Sunday, November 20, 2011

The Orthoëpy of “Orthoëpy”

(We pause to allow the reader to recover from the impact of that recursive post-Hegelian self-intersecting (Ouroboros-fashion) meta-“meta” negation-of-the-negation -style  headline.)

That means:  What is the proper pronunciation of the word orthoëpy.  Now, since the word orthoëpy itself means ‘proper pronunciation’  (from the Greek: ortho- ‘correct’ plus epos ‘word’), it’s quite ironic that the answer is:  Nobody really knows.

Semantically, spelling is to orthography (‘correct spelling’) as pronunciation is to orthoëpy.  And since the former word is pronounced or-THOG-ra-fee, you’d expect orthoëpy to be pronounced, in parallel fashion, or-THOE-ep-ee.  Only, people are just as likely to randomly come out with OR-tho-ep-ee (with secondary stress on the “ep”) instead.  Probably it’s the sight of that e-with-diaeresis (ë) that stuns them.  Merriam-Webster’s Collegiate dictionary, for which I used to work as Editor of Pronunciation (and as Editor of Etymology) lists both pronunciations, with the non-parallel one actually first.

~     ~     ~

While we’re on this endlessly fascinating subject (no doubt you interrupted an especially enjoyable session of marital relations  in your eagerness to scan this post), how do you pronounce pronunciation ?   Look at the spelling:  with -nun-, not -noun-; compare denounce:denunciation::renounce:renunciation.  So the second syllable (which receives secondary stress) sounds like “nun” and not like “noun”.
Therefore, if anyone ever calls something a mispronounciation, that is very funny:  you should laugh at that person and point, and call him names.  Mispronounciation, like mispelling, is one of those words that apply to themselves:  linguistic philosophers call these autological.

~     ~     ~
Wikipedia actually botches this one a bit:  “The tetrasyllabic pronunciation is sometimes indicated with a diaresis, orthoëpy.” 
Apart from the fact that “diaresis” is misspelled (it should be either diaeresis or dieresis),  both variant pronunciations of orthoëpy are tetrasyllablic.  That is, they each have four syllables, which is easy to see in the way I have informally sounded them out, but hard to spot in the Wiki article’s ultraprecisionalistical IPA, where the basic “long o” sound gets transcribed əʊ . Well, that’s for the British way of pronouncing this vowel:  As in,  “əəəʊʊ, deeah, I have left my monocle on the grahnd piahno.”  The American version is transcribed oʊ, as in “oʊ no ya don’t, pardner !”

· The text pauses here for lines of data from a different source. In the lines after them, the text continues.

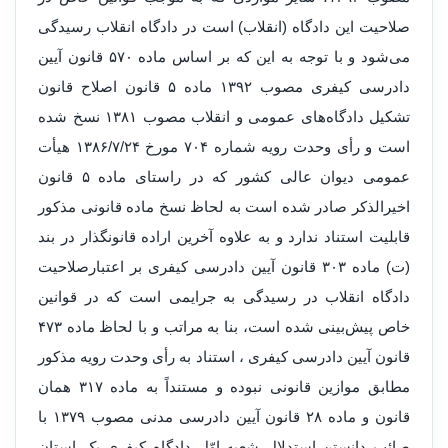
صلاحیت این دادگاه (انقلاب) است در دادگاه انقلاب رسیدگی
می‌شود و با توجه به این که بر اساس ماده ۵۷۰ قانون آیین
دادرسی کیفری مصوب ۱۳۹۲ ماده ۵ قانون اصلاح قانون
تشکیل دادگاه‌های عمومی و انقلاب مصوب ۱۳۸۱ نسخ شده
است و رأی وحدت رویه شماره ۷۰۴ مورخ ۱۳۸۶/۷/۲۴ هیأت
عمومی دیوان عالی کشور که در راستای ماده ۵ قانون
اخیرالذکر صادر شده است به لحاظ نسخ ماده قانونی مذکور
قابلیت استناد ندارد و به علاوه آخرین اراده قانونگذار در بند
(ت) ماده ۳۰۳ قانون آیین دادرسی کیفری بر اعتبارصلاحیت
دادگاه انقلاب در رسیدگی به جرایمی است که در قوانین
خاص پیش‌بینی شده است، بنا به مراتب و با لحاظ ماده ۴۷۳
قانون آیین دادرسی کیفری ، استناد به رأی وحدت رویه مذکور
مطابق موازین قانونی نبوده و مستنداً به ماده ۳۱۷ همان
قانون و ماده ۲۸ قانون آیین دادرسی مدنی مصوب ۱۳۷۹ با
صائب دانستن استدلال شعبه اوّل دادگاه کیفری یک استان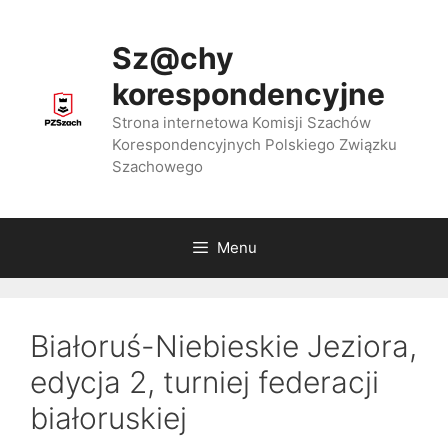
Przejdź
do
Sz@chy
treści
korespondencyjne
Strona internetowa Komisji Szachów
Korespondencyjnych Polskiego Związku
Szachowego
Menu
Białoruś-Niebieskie Jeziora,
edycja 2, turniej federacji
białoruskiej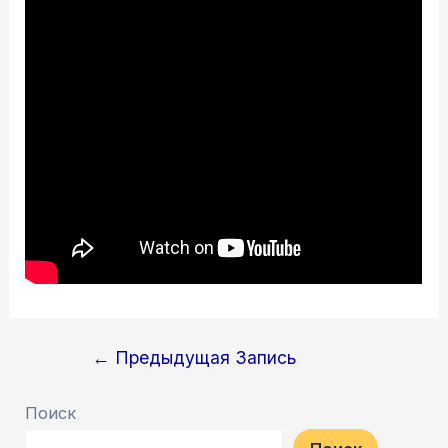
Навигация
←
Предыдущая Запись
по
Поиск
записям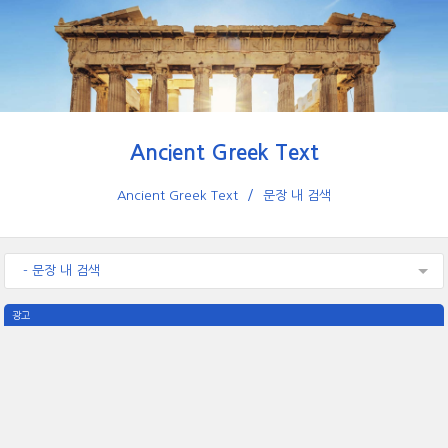
Ancient Greek Text
Ancient Greek Text
문장 내 검색
- 문장 내 검색
광고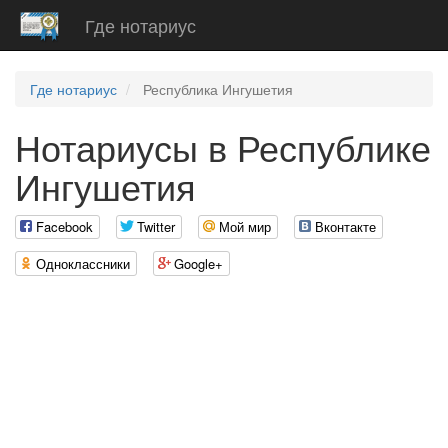
Где нотариус
Где нотариус
Республика Ингушетия
Нотариусы в Республике
Ингушетия
Facebook
Twitter
Мой мир
Вконтакте
Одноклассники
Google+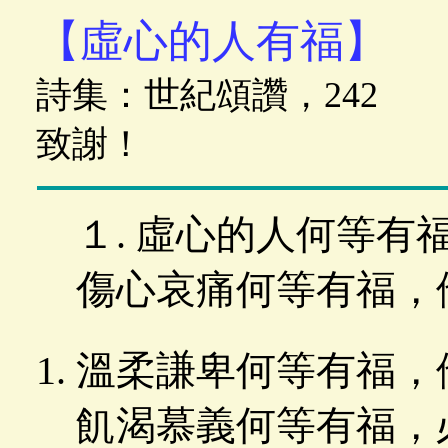
【虛心的人有福】
詩集：世紀頌讚，242
致謝！
１. 虛心的人何等
傷心哀痛何等有福，
溫柔謙卑何等有福，
飢渴慕義何等有福，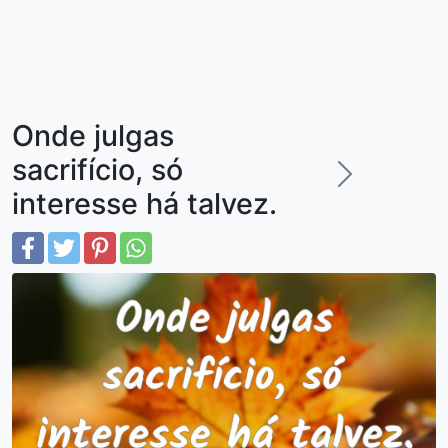
Onde julgas
sacrifício, só
interesse há talvez.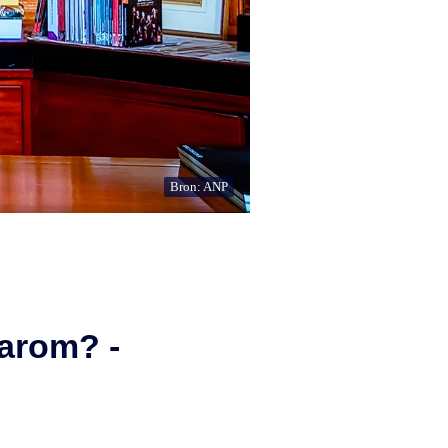
Bron: ANP
arom? -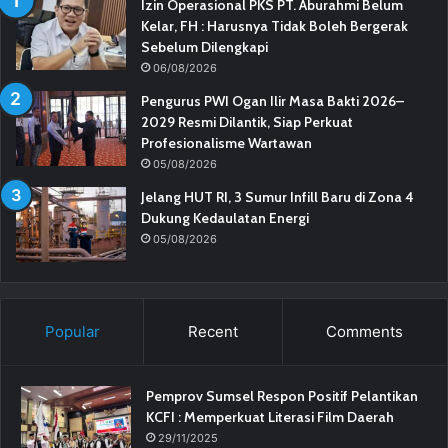
Izin Operasional PKS PT. Aburahmi Belum
Kelar, FH : Harusnya Tidak Boleh Bergerak
Sebelum Dilengkapi
06/08/2026
Pengurus PWI Ogan Ilir Masa Bakti 2026–
2029 Resmi Dilantik, Siap Perkuat
Profesionalisme Wartawan
05/08/2026
Jelang HUT RI, 3 Sumur Infill Baru di Zona 4
Dukung Kedaulatan Energi
05/08/2026
Popular
Recent
Comments
Pemprov Sumsel Respon Positif Pelantikan
KCFI : Memperkuat Literasi Film Daerah
29/11/2025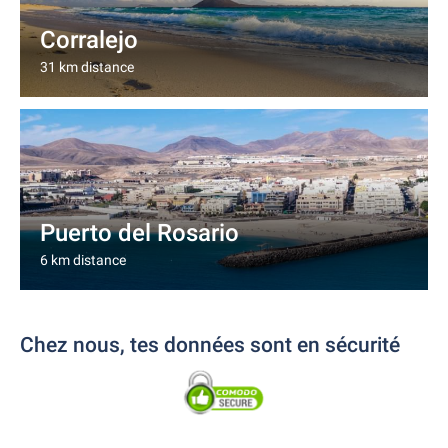
Corralejo
31 km distance
Puerto del Rosario
6 km distance
Chez nous, tes données sont en sécurité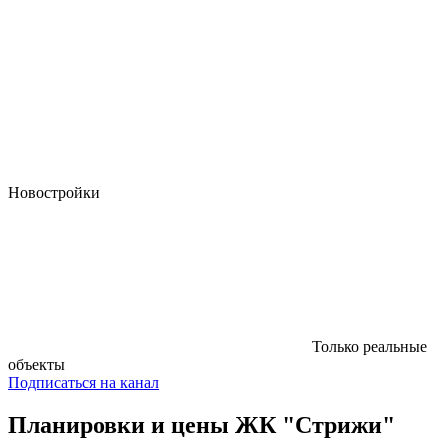
Новостройки
Только реальные
объекты
Подписаться на канал
Планировки и цены ЖК "Стрижи"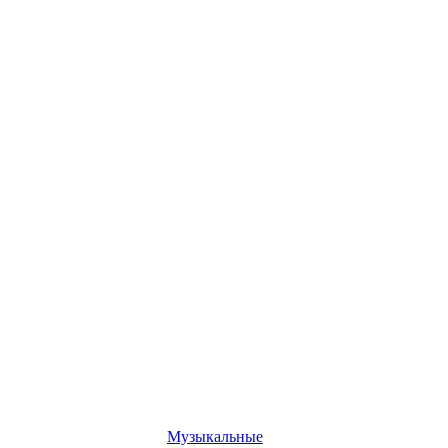
Музыкальные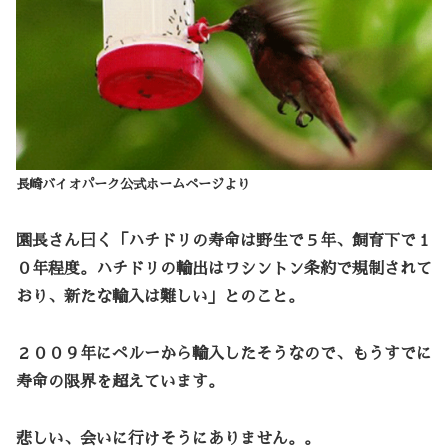
長崎バイオパーク公式ホームページより
園長さん曰く「ハチドリの寿命は野生で５年、飼育下で１
０年程度。ハチドリの輸出はワシントン条約で規制されて
おり、新たな輸入は難しい」とのこと。
２００９年にペルーから輸入したそうなので、もうすでに
寿命の限界を超えています。
悲しい、会いに行けそうにありません。。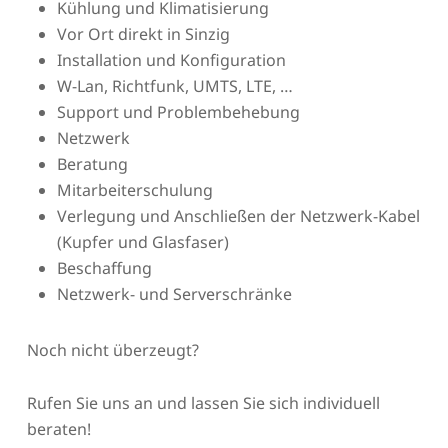
Kühlung und Klimatisierung
Vor Ort direkt in Sinzig
Installation und Konfiguration
W-Lan, Richtfunk, UMTS, LTE, …
Support und Problembehebung
Netzwerk
Beratung
Mitarbeiterschulung
Verlegung und Anschließen der Netzwerk-Kabel
(Kupfer und Glasfaser)
Beschaffung
Netzwerk- und Serverschränke
Noch nicht überzeugt?
Rufen Sie uns an und lassen Sie sich individuell
beraten!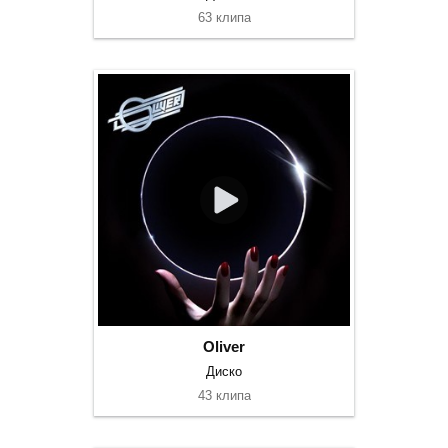
63 клипа
Oliver
Диско
43 клипа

Doubtless what the author meant was that, but for that dieresis, some bumpkin would pronounce the word trisyllabically to rhyme with ropy-dopy.  But bumpkins have no idea what a dieresis represents:  for the average person, it’s just a meaningless decoration on whimsical stupidities like Mötley Crüe and Häagen-Dazs.


1 comment:

  1. You are so funny, Dr. Justice. You deserve a much larger stage than this blog.